VE 06.06.06: one of my least favorites of the VE when fresh; hard pour down the center and the light brown head barely rises, alcohol wafts up at a distance; light malt and alcohol in the nose and little else; thin body with an acrid pinch on the tongue; dark fruit in the dry finish. My opinion has not changed about the 06; it's still the weakest, though it doesn't show the oxidation of the 03 or 04.

VE 07.07.07: only a thin white head over a marmalade colored ale; light spice, orange and sweet malt in nose; fruitiness, yeast spice and slight oxidation spreads over the tongue with a light acidic bite; good but it seems to have lost a step and some balance from my last tasting.

VE 08.08.08: stark white head lingers a while before falling to a film; amber ale with shimmering gold highlights is promising; hop has fallen out of this Belgian IPA from nose and taste; mostly funk left and little to balance; aged a year, I was much more impressed with a bottle of the 08 in spite of being less enamored with a draft.

VE 09.09.09: thick, creamy tan head that builds quickly and hangs on; dark cherry, chocolate, spice and a hint of oxidization that blends nicely for an intriguing nose; smooth and full bodied, it fills the mouth with chocolate and toffee tones, a slight burnt malt hidden underneath and maybe a hop presence trying to make itself known.

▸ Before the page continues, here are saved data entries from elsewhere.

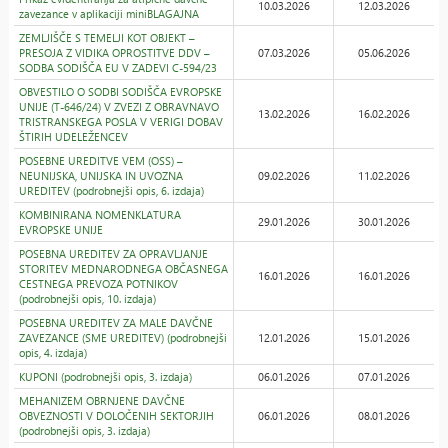
10.03.2026
12.03.2026
zavezance v aplikaciji miniBLAGAJNA
ZEMLJIŠČE S TEMELJI KOT OBJEKT –
PRESOJA Z VIDIKA OPROSTITVE DDV –
07.03.2026
05.06.2026
SODBA SODIŠČA EU V ZADEVI C-594/23
OBVESTILO O SODBI SODIŠČA EVROPSKE
UNIJE (T-646/24) V ZVEZI Z OBRAVNAVO
13.02.2026
16.02.2026
TRISTRANSKEGA POSLA V VERIGI DOBAV
ŠTIRIH UDELEŽENCEV
POSEBNE UREDITVE VEM (OSS) –
NEUNIJSKA, UNIJSKA IN UVOZNA
09.02.2026
11.02.2026
UREDITEV (podrobnejši opis, 6. izdaja)
KOMBINIRANA NOMENKLATURA
29.01.2026
30.01.2026
EVROPSKE UNIJE
POSEBNA UREDITEV ZA OPRAVLJANJE
STORITEV MEDNARODNEGA OBČASNEGA
16.01.2026
16.01.2026
CESTNEGA PREVOZA POTNIKOV
(podrobnejši opis, 10. izdaja)
POSEBNA UREDITEV ZA MALE DAVČNE
ZAVEZANCE (SME UREDITEV) (podrobnejši
12.01.2026
15.01.2026
opis, 4. izdaja)
KUPONI (podrobnejši opis, 3. izdaja)
06.01.2026
07.01.2026
MEHANIZEM OBRNJENE DAVČNE
OBVEZNOSTI V DOLOČENIH SEKTORJIH
06.01.2026
08.01.2026
(podrobnejši opis, 3. izdaja)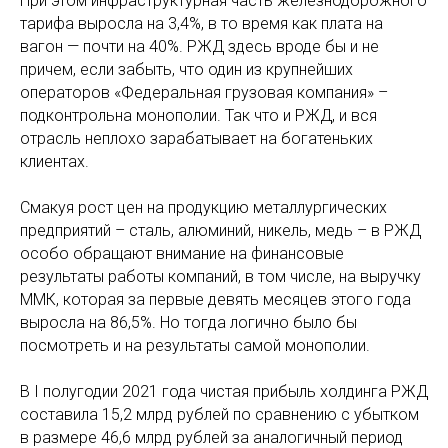
При этом инфраструктурная часть железнодорожного
тарифа выросла на 3,4%, в то время как плата на
вагон — почти на 40%. РЖД здесь вроде бы и не
причем, если забыть, что один из крупнейших
операторов «Федеральная грузовая компания» –
подконтрольна монополии. Так что и РЖД, и вся
отрасль неплохо зарабатывает на богатеньких
клиентах.
Смакуя рост цен на продукцию металлургических
предприятий – сталь, алюминий, никель, медь – в РЖД
особо обращают внимание на финансовые
результаты работы компаний, в том числе, на выручку
ММК, которая за первые девять месяцев этого года
выросла на 86,5%. Но тогда логично было бы
посмотреть и на результаты самой монополии.
В I полугодии 2021 года чистая прибыль холдинга РЖД
составила 15,2 млрд рублей по сравнению с убытком
в размере 46,6 млрд рублей за аналогичный период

The 2009 edition has held up well and the best so far.

VE 10.10.10: near white head dissipates immediately, leaving a orange and gold ale; pretty nose of spice, pepper, lemon, yeast and bready sweetness; sweet and spicy on the tongue, front to back; slight oxidation dulls it a bit but the overall impression is good.  It has held up for the three years but it can't go much longer.

VE 11.11.11: thick, tightly-bubbled off white head piles up over a copper ale, and the beauty ends there; nose is dank with dark chocolate and cherry underneath; taste is stale malt with some fruit underneath; so far, the recent beers have improved but the 11 is the exception of the steady improvement from .03 to .10.

VE 12.12.12: hard pour barely lifted the light brown head over a pitch black ale; complex herb and spice nose with dark fruit, fig and cherry; full body fills the mouth with herbs and spices flowing over the tongue; sweet to cloyingly off the back; very good but not the excellent I remember from my 12.12.12 birthday.


  1. Very cool to see them all lined up and compared like that! It is sad that you didn't find anything mind blowing in the bunch, but perhaps your mind is becoming immune to being blown and requires more aggressive explosives. ^.^

  2. I had thought of that as well. My tastes have changed considerably in the intervening years, so that may have had some effect. But I decided that that mitigating circumstance wouldn't change the overall outcome. But, it was still fun but I would think more critically before ever jumping into a similar venture again.